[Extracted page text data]
══════
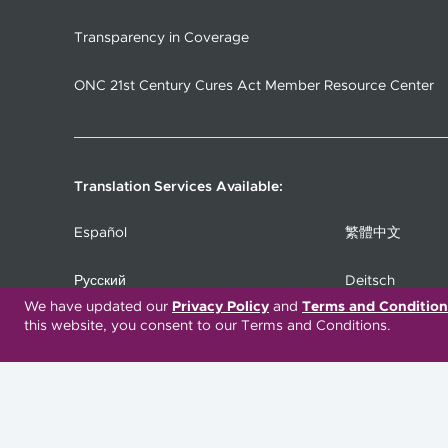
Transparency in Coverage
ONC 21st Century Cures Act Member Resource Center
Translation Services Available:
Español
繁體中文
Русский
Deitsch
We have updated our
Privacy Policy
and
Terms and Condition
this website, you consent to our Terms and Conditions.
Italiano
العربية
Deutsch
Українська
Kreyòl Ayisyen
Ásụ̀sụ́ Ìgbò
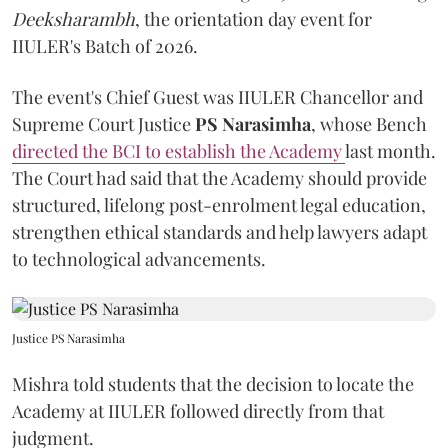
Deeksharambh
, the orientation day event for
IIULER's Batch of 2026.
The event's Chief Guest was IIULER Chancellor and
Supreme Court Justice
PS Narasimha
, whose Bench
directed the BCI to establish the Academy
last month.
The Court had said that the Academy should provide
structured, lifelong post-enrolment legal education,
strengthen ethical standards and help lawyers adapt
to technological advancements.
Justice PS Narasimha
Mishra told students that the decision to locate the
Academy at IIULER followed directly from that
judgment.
══════
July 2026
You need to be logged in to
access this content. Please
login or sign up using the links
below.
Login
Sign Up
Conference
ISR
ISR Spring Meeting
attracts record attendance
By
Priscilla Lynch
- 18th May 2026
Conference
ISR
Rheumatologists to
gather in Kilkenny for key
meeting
══════
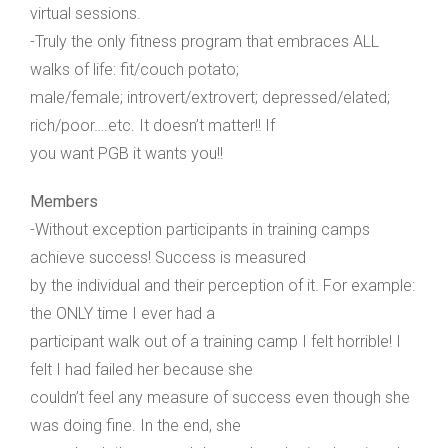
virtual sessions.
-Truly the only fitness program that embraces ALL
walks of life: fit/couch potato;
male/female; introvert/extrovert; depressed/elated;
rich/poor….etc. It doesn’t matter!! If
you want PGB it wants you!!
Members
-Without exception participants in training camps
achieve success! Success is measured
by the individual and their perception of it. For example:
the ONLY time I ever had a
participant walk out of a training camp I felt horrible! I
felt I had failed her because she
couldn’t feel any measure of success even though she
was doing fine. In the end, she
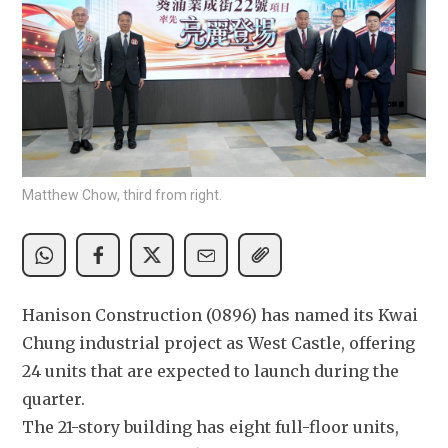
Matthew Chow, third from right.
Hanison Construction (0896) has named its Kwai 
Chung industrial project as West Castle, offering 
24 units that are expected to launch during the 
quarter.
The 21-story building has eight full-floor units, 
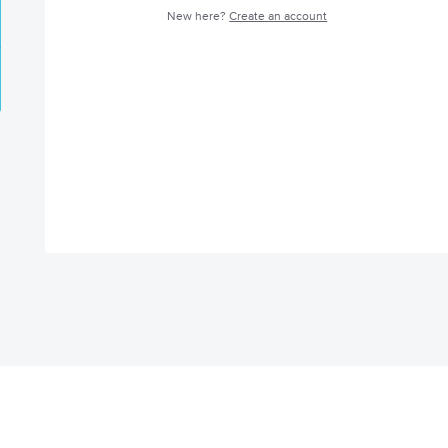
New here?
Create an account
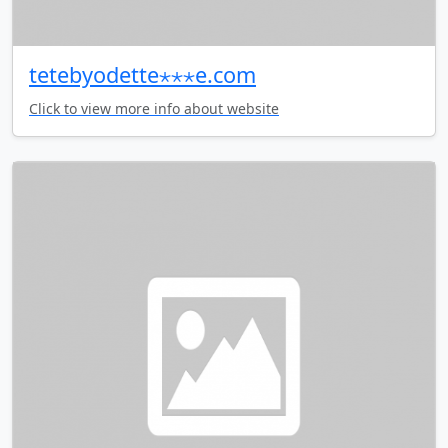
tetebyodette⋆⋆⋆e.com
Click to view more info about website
══════
• [ABOUT THIS EXERCISE]
Would you give again, exactly, the lines in the data above that run from the line containing "Hanison Construction (0896)" to the line containing "Click to view more info about website"? Include both ends and no pictures.

• [RESULT]
Hanison Construction (0896) has named its Kwai 
Chung industrial project as West Castle, offering 
24 units that are expected to launch during the 
quarter.
The 21-story building has eight full-floor units, 
New here?
Create an account
tetebyodette⋆⋆⋆e.com
Click to view more info about website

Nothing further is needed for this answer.